Velong Chief Calculates Cost of New Trade Environment

Jacob Rothman, president and chief executive officer of Velong Enterprises, whose head office, was adapted to Shanghai, manufacturer of kitchen and exporter equipment, navigates pricing and commercial policies.

Global finance: Can your business in China remain viable with 30% of American rates?

Jacob Rothman: I think now there are problems that stimulate this, and they are difficult. A main problem is: can I trust this figure? Our customers look at this and because the retail products cycles work in the way we quote or we have cited our customers for the next season.

GF: So this strengthens the strategy to look beyond manufacturing in China?

Rothman: Recent decisions of the Trump administration concerning prices on Chinese imports to the United States have not changed our pressure to move manufacturing outside China. However, can we work with 30%? We had accumulated substantial stocks, between $ 8 and $ 10 million.

And we need money to build our factories abroad, which at our scale is around $ 160 million in China combined with our Indian manufacturing partners now – we have two factories in India and one in Cambodia – we reach around 250 million dollars. Based on these totals, $ 10 million is a lot for us and I need money for cash flows and to invest. And therefore the price relief of 30% came from the possibility of moving our inventory, but our customers must also be concerned about their cash flows.

GF: What is the situation regarding freight and shipping?

Rothman: Certain ports such as Qingdao and Yantian as well as Shanghai, and Ningbo have been overwhelmed for a while, but they are not so now. A factor is considerably increased shipping prices, the almost shipping prices of the core era era. Ships that carry goods in China or Asia in general in the United States have dropped considerably. The price of the shipment could take 18 months to return where they were, and they were already raised.

GF: How do your peers react?

Rothman: They say that we focus more on Europe, but we have too much capacity with regard to much smaller markets. And so, it has forced us all and opposed each other to pursuing a smaller pie, and frankly, we do it because we owe it.

GF: Is it very sensitive to prices?

Rothman: It is sensitive to the price and even more now because we are all competing for these markets. However, we have never been focused on the United States. Canada is a cheap but small. And the population is a fraction of the population in the United States.
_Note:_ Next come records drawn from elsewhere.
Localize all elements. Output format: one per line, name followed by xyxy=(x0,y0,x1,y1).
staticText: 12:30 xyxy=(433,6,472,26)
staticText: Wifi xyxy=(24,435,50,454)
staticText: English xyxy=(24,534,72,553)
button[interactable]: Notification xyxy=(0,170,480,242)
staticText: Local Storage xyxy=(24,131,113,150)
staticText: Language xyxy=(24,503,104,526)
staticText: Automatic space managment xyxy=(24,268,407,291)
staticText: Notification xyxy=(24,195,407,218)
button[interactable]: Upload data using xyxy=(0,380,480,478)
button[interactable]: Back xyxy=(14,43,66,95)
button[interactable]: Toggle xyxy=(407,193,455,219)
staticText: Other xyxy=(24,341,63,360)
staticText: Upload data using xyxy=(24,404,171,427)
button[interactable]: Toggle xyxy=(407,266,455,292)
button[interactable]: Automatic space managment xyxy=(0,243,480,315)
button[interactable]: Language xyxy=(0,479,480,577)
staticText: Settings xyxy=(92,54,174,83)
Over the years, you have had super retailers like Walmart, Home Depot and Lowe’s, who dominate the majority of the market and the same thing has happened in Europe with Carrefour or Tesco. And each of these markets works differently in terms of product request, and you do not have the same volumes you get to the United States. European regulations are another consideration.
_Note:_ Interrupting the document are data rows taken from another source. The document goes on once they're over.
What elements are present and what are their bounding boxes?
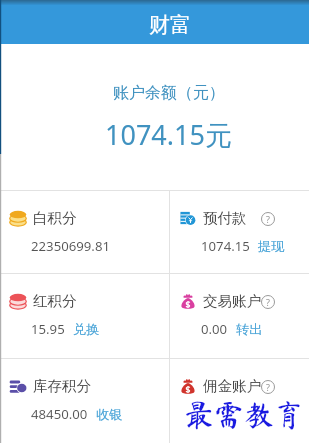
- staticText: 财富: [149, 12, 191, 38]
- button[interactable]: 提现: [258, 238, 285, 255]
- staticText: 账户余额（元）: [113, 83, 225, 103]
- staticText: 0.00: [201, 320, 228, 338]
- button[interactable]: Help: [261, 212, 275, 226]
- staticText: 最需教育: [184, 400, 304, 430]
- staticText: ?: [266, 213, 270, 225]
- staticText: ?: [266, 381, 270, 393]
- staticText: 22350699.81: [31, 237, 110, 255]
- button[interactable]: 转出: [236, 321, 263, 338]
- staticText: 收银: [96, 406, 123, 423]
- button[interactable]: 库存积分: [0, 359, 169, 443]
- button[interactable]: 收银: [96, 406, 123, 423]
- button[interactable]: 红积分: [0, 274, 169, 358]
- staticText: 白积分: [33, 209, 77, 227]
- button[interactable]: 兑换: [73, 321, 100, 338]
- button[interactable]: Help: [261, 380, 275, 394]
- staticText: 转出: [236, 321, 263, 338]
- staticText: 15.95: [31, 320, 65, 338]
- staticText: 红积分: [33, 292, 77, 310]
- button[interactable]: 交易账户: [170, 274, 309, 358]
- button[interactable]: 预付款: [170, 191, 309, 273]
- staticText: 佣金账户: [203, 377, 261, 395]
- button[interactable]: 佣金账户: [170, 359, 309, 443]
- staticText: 预付款: [203, 209, 247, 227]
- staticText: 交易账户: [203, 292, 261, 310]
- staticText: 48450.00: [31, 405, 88, 423]
- staticText: 1074.15: [201, 237, 250, 255]
- button[interactable]: 白积分: [0, 191, 169, 273]
- staticText: 1074.15元: [105, 116, 232, 153]
- staticText: 兑换: [73, 321, 100, 338]
- staticText: 库存积分: [33, 377, 91, 395]
- staticText: 提现: [258, 238, 285, 255]
- button[interactable]: Help: [261, 295, 275, 309]
- staticText: ?: [266, 296, 270, 308]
GF: What is the importance of exchange rates for your business?

Rothman: When I arrived here 20 years ago, the dollar renminbi was 8.2 and now there is 7.4 – a devaluation – and that has affected us positively, but now the dollar is lower and expected this year may be 5% to 8% reduction. This makes Chinese exports more expensive, and we have the prices and shipping rates that hurt us. All these things together add up. So, I think that when you saw that what relaxes tensions between President Trump and President XI, there was an initial exaltation, but when you add all these factors, it’s always difficult.

GF: There are a lot of discussions on the recalibration of the supply chain within the APAC. Does this materialize?
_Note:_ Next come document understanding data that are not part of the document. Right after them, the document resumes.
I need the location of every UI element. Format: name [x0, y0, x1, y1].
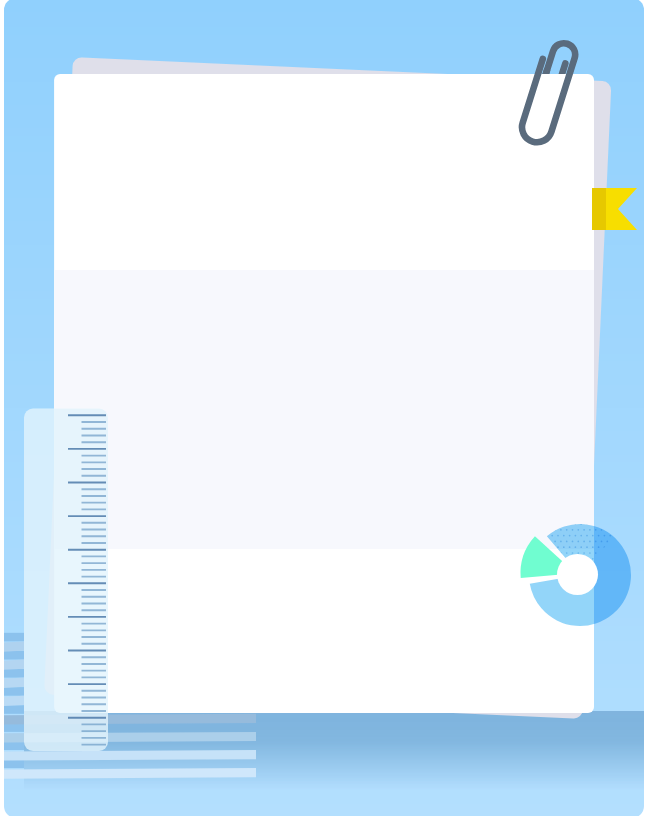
button[interactable]: Paper documents illustration	[0, 0, 651, 816]
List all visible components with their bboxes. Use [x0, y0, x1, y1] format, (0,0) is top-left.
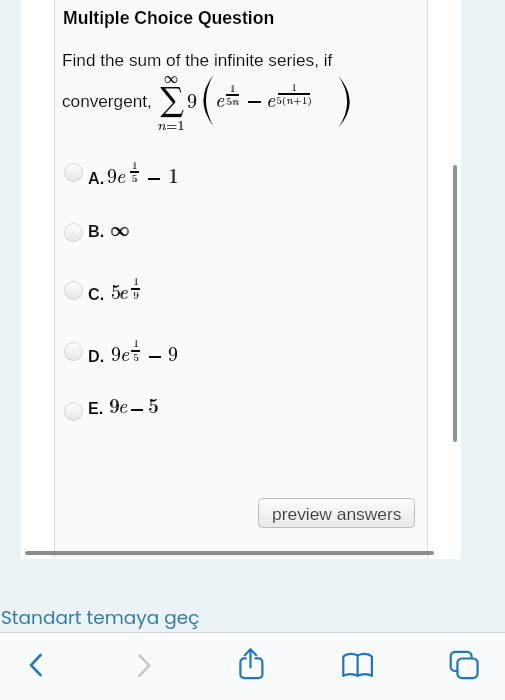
staticText: 5 [148, 391, 158, 419]
button[interactable]: Bookmarks [338, 646, 378, 684]
staticText: 1 [96, 274, 176, 288]
staticText: 1 [96, 274, 176, 288]
staticText: 5n [192, 94, 272, 108]
staticText: 1 [254, 80, 334, 94]
staticText: e [118, 277, 128, 305]
staticText: 5 [149, 391, 159, 419]
staticText: e [266, 84, 276, 112]
staticText: 9 [187, 85, 197, 113]
staticText: 1 [94, 158, 174, 172]
staticText: B. [88, 222, 105, 240]
button[interactable] [60, 217, 400, 249]
staticText: A. [88, 169, 105, 187]
staticText: E. [88, 399, 104, 417]
staticText: 9 [96, 288, 176, 302]
staticText: 5 [111, 277, 121, 305]
staticText: 9 [107, 161, 117, 189]
staticText: C. [88, 285, 105, 303]
staticText: Standart temaya geç [1, 605, 200, 631]
staticText: 9 [109, 391, 119, 419]
staticText: 5 [96, 350, 176, 364]
staticText: D. [88, 347, 105, 365]
staticText: n=1 [131, 115, 211, 133]
staticText: n=1 [131, 115, 211, 133]
staticText: ∞ [164, 67, 178, 87]
staticText: e [116, 161, 126, 189]
staticText: ∞ [111, 215, 130, 242]
staticText: e [120, 339, 130, 367]
staticText: e [116, 161, 126, 189]
staticText: e [215, 84, 225, 112]
staticText: e [215, 84, 225, 112]
staticText: 1 [254, 80, 334, 94]
staticText: e [120, 339, 130, 367]
staticText: 1 [192, 81, 272, 95]
button[interactable]: preview answers [258, 498, 415, 528]
staticText: ∞ [164, 67, 178, 87]
button[interactable] [60, 274, 400, 306]
staticText: 1 [95, 158, 175, 172]
staticText: 5(n+1) [254, 93, 334, 107]
staticText: 9 [187, 85, 197, 113]
button[interactable] [60, 335, 400, 367]
staticText: e [266, 84, 276, 112]
staticText: ∑ [158, 87, 187, 116]
staticText: 1 [96, 336, 176, 350]
staticText: 5n [193, 94, 273, 108]
staticText: 9 [168, 339, 178, 367]
staticText: 9 [111, 339, 121, 367]
button[interactable]: Back [14, 646, 58, 684]
staticText: 1 [193, 81, 273, 95]
button[interactable]: Standart temaya geç [0, 606, 215, 632]
staticText: convergent, [62, 91, 152, 110]
button[interactable]: Forward [122, 646, 166, 684]
staticText: 5 [96, 350, 176, 364]
staticText: 5 [94, 171, 174, 185]
staticText: 5(n+1) [254, 93, 334, 107]
staticText: 9 [110, 391, 120, 419]
staticText: e [118, 391, 128, 419]
staticText: 9 [107, 161, 117, 189]
staticText: 5 [95, 171, 175, 185]
staticText: 5 [111, 277, 121, 305]
staticText: ∞ [110, 215, 129, 242]
button[interactable]: Share [234, 644, 270, 684]
staticText: 9 [168, 339, 178, 367]
staticText: e [118, 391, 128, 419]
button[interactable]: Tabs [446, 646, 486, 684]
staticText: Multiple Choice Question [63, 8, 275, 28]
staticText: 1 [169, 161, 179, 189]
staticText: preview answers [272, 504, 402, 523]
staticText: Find the sum of the infinite series, if [62, 50, 333, 69]
staticText: e [119, 277, 129, 305]
button[interactable] [60, 156, 400, 188]
staticText: 1 [168, 161, 178, 189]
button[interactable] [60, 395, 400, 427]
staticText: 9 [96, 288, 176, 302]
staticText: 1 [96, 336, 176, 350]
staticText: 9 [111, 339, 121, 367]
Rothman: During President Trump’s first term, through Biden’s mandate, the majority went to Vietnam, and you have Japanese factories, Korean factories and Vietnamese factories. Now I would say that China has taken the lead.

The problem is that people now see this business as an American problem, but it is also a problem in China. And I think people want to see a more balanced supply chain and people who will work through it will survive, trade will be balanced, and maybe it will be better for the world. But it’s certainly painful now.